There's a lot room for optimizations and tweaks, but I think this technique is fast and promising and a good starting point. If you get an answer, share it with us! :)
Update
I tried my approach and only got 87 out of the 100:
10894688943
60213136008
56252211674
61444925224
59409675697
02180334817
73260193640
.5476685202
0052034645.
...4.948156
......4671.
My guess is that both algorithms are too slow. Some optimization algorithm might work like best-first search or simulated annealing but my I don't have much experience on programming those.
Have you tried any primary research on Two-Dimensional Bin Packing (2DBP) algorithms? Google Scholars is a good start. I did this a while ago when building an application to generate mosaics.
All rectangular bin packing algorithms can be divided into 4 groups based on their support for the following constraints:
Must the resulting bin be guillotine cuttable? I.e. do you have to later slice the bin(s) in half until all the pieces are unpacked?
Can the pieces be rotated to fit into the bin? Not an issue with square pieces, so this makes more algorithms available to you.
Out of all the algorithms I looked into, the most efficient solution is an Alternate Directions (AD) algorithm with a Tabu Search optimization layer. There are dissertations which prove this. I may be able to dig-up some links if this helps.
Some ideas off the top of my head, without investing much time into thinking about details.
I would start by counting the number of occurrences of each digit in all squares 1..100. The total number of digits will be obviously larger than 121, but by analyzing individual frequencies you can deduce which digits must be grouped on a single line to form as many different squares as possible. For example, if 0 has the highest frequency, you have to try to put as many squares containing a 0 on the same line.

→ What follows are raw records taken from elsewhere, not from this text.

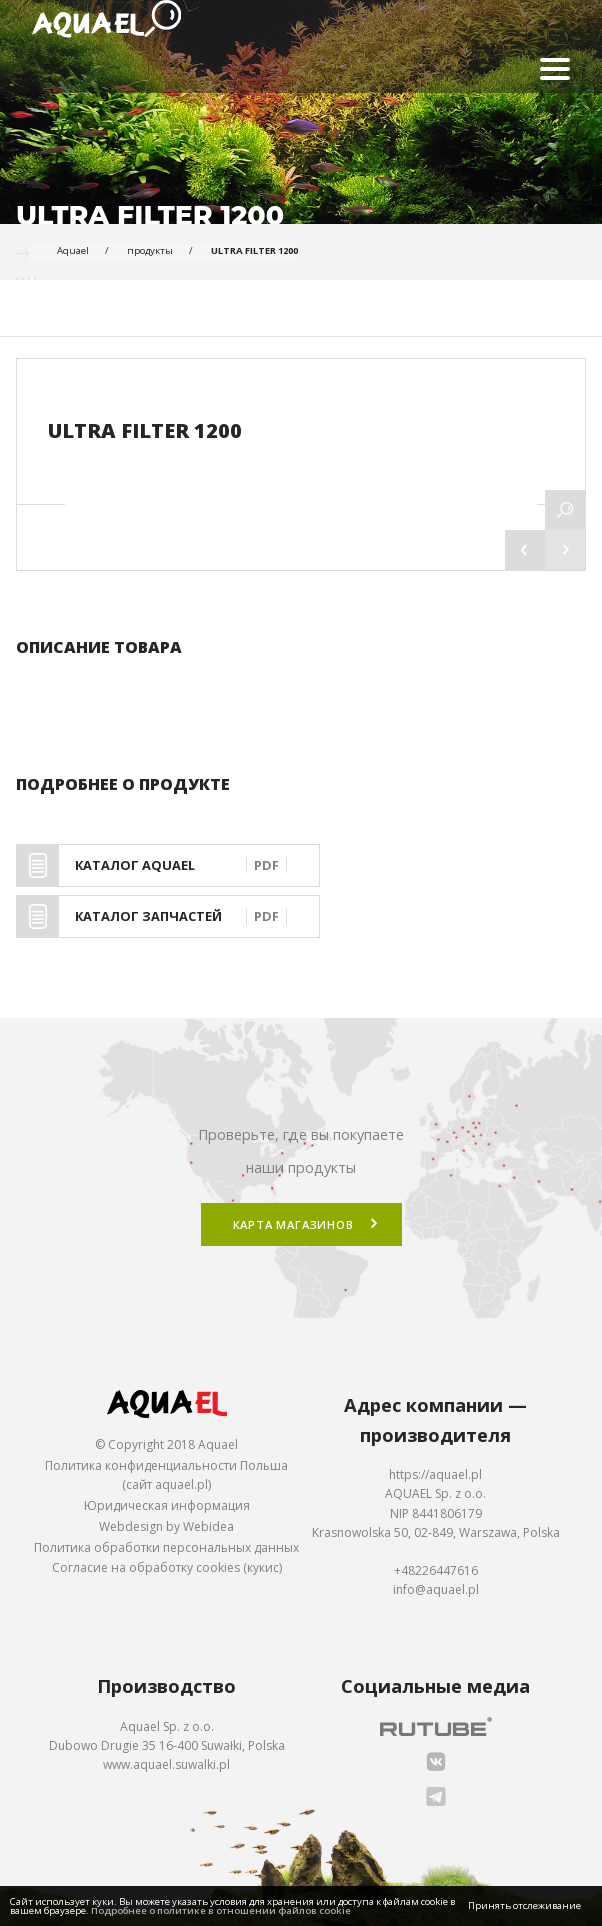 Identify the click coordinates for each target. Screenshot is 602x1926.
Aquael (73, 250)
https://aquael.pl (435, 1474)
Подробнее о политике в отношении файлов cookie (221, 1910)
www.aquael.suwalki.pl (166, 1764)
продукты (150, 250)
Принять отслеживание (524, 1905)
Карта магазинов (293, 1224) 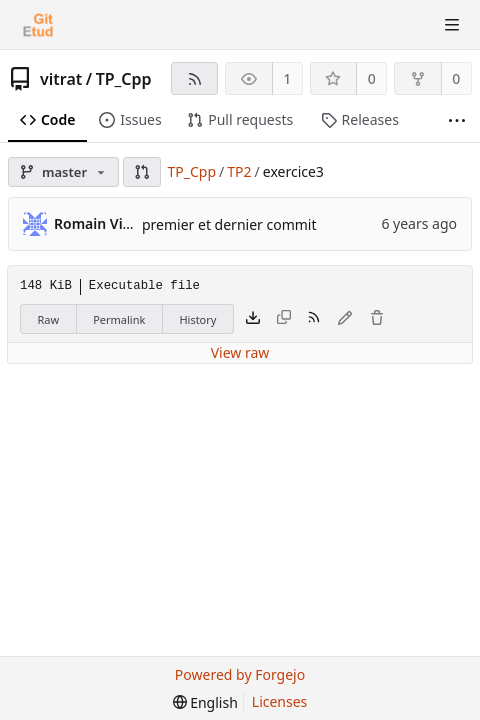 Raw (49, 319)
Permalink (119, 319)
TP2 (239, 171)
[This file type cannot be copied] (284, 319)
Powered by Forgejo (240, 674)
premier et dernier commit (229, 224)
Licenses (280, 701)
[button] (142, 172)
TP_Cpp (124, 79)
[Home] (38, 25)
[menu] (205, 702)
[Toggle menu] (452, 25)
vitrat (61, 79)
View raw (240, 352)
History (197, 319)
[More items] (457, 120)
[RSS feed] (194, 78) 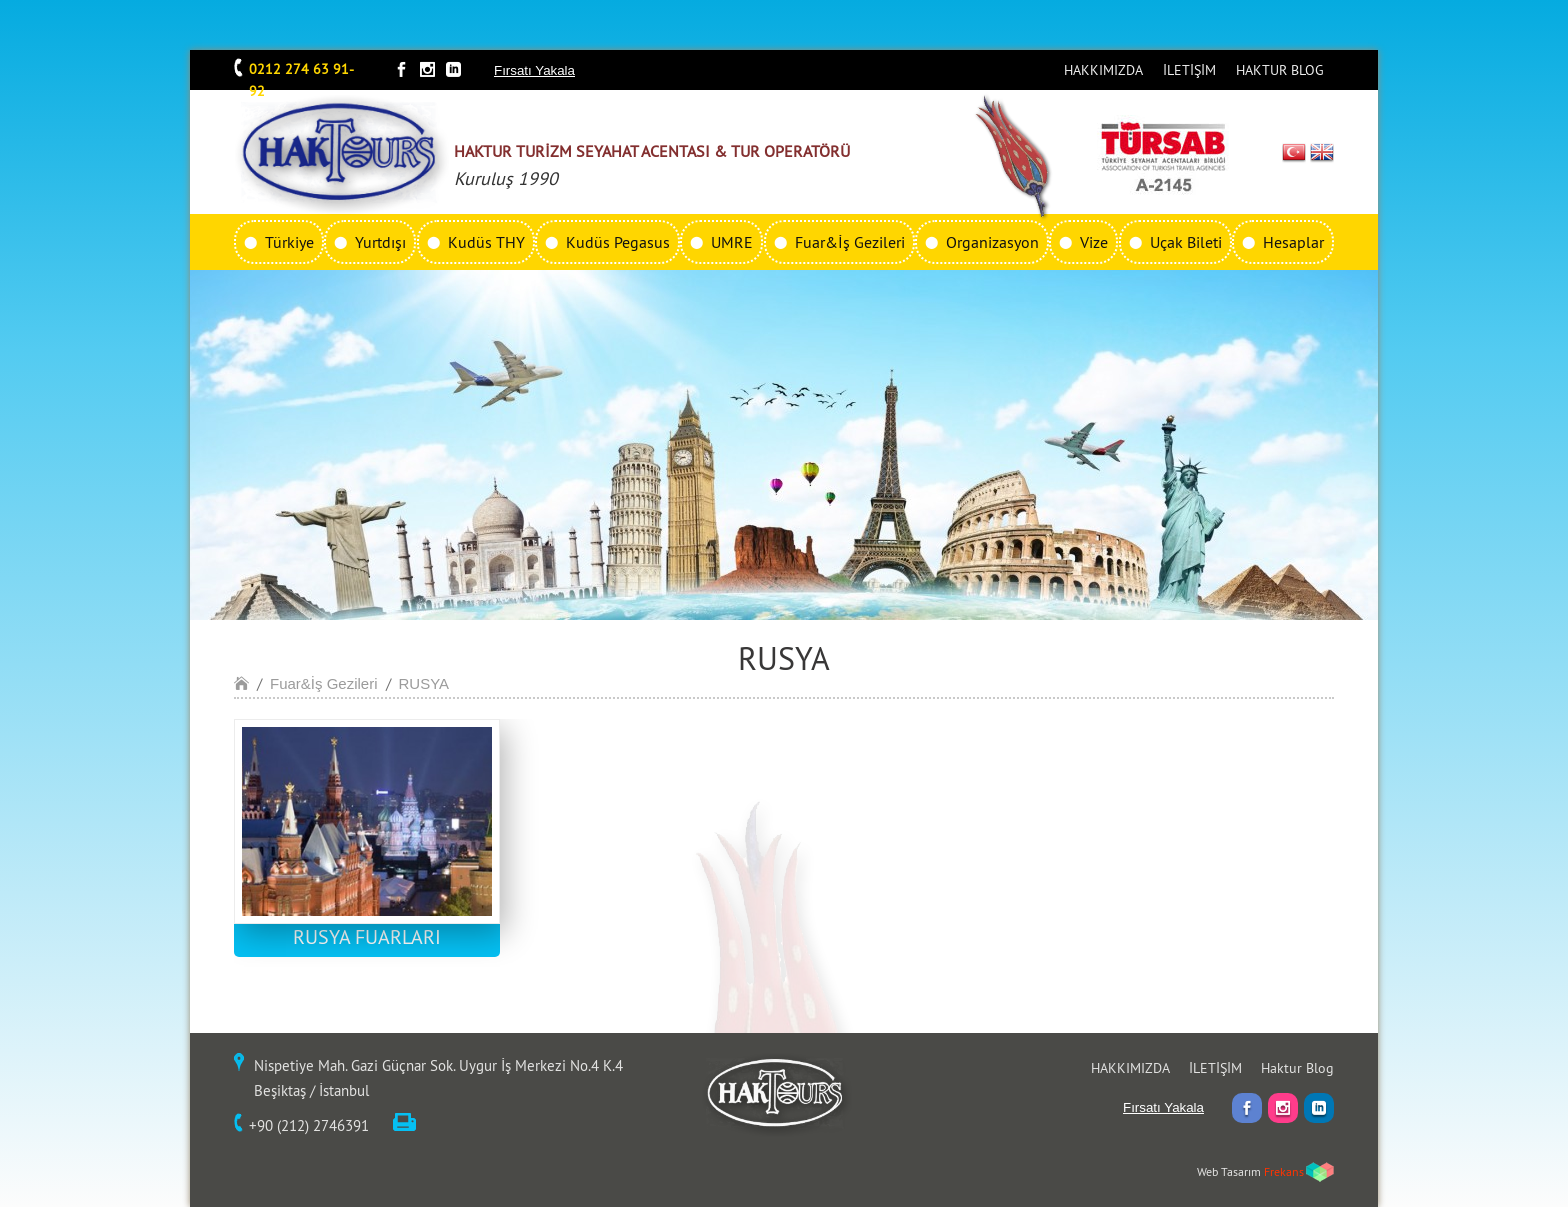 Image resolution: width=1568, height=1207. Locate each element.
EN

You could maintain a count of digits for each line, and each time you place a digit, you update the count. This lets you easily compute which square numbers have been covered by that particular line.
So, the program will still be brute-force, but it will exploit the problem structure much better.
PS: Counting digit frequencies is the easiest way to decide whether a certain permutation of digits constitutes a square.